# Busy Busy Busy!!!!!!!



## 4x4Farmer (Sep 22, 2006)

Well, it keeps snowing here. Sence the blizzard almost 2 weeks ago I havent had a day I havent either plowed snow or hualed snow. Heres another short video of many. One of these days I'll get them edited into one movie. This was taken early yesterday morning. Merry Christmas everyone.

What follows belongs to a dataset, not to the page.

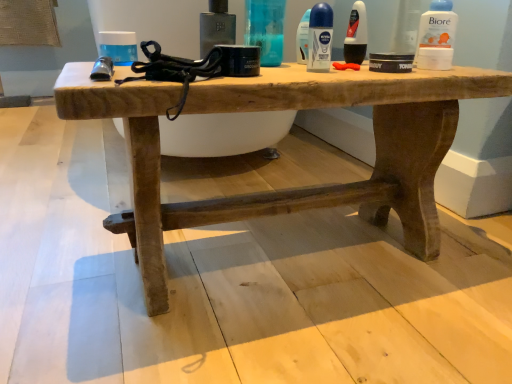 At what (x,y) coordinates should I click in order to perform the action: click on unoccupied region to the right of metallic black toiletry at upper center, the 3th toiletry in the right-to-left sequence. Please return your answer as a coordinate pair (x, y). This screenshot has height=384, width=512. Looking at the image, I should click on (315, 68). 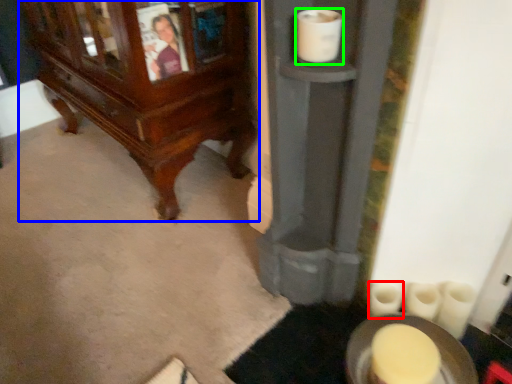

http://i29.photobucket.com/player.swf?file=http://vid29.photobucket.com/albums/c284/xc500rule/MOV02402.flv


----------



## JD Dave (Mar 20, 2007)

Nice Vid! Looks cold outside.


----------



## airportplower (Dec 23, 2008)

nice vid looks like fun


----------



## 4x4Farmer (Sep 22, 2006)

it acually wasent that cold outside, only about -10*F I think. It had been down around the -25 mark the night before. It felt nice casue there was no wind.


----------



## airportplower (Dec 23, 2008)

jeeze ur having a heat wave.


----------



## ColliganLands (Sep 4, 2008)

very nice movie and great work too


----------



## PowerWagon (Aug 31, 2006)

I like it when 3 or more trucks work together plowing at same time!


----------



## theonlybull (Oct 17, 2004)

nice vid, how's that hoe push with out the dipper?


----------



## MileHigh (Nov 6, 2007)

Now that's sweet..


----------



## 4x4Farmer (Sep 22, 2006)

theonlybull;690328 said:


> nice vid, how's that hoe push with out the dipper?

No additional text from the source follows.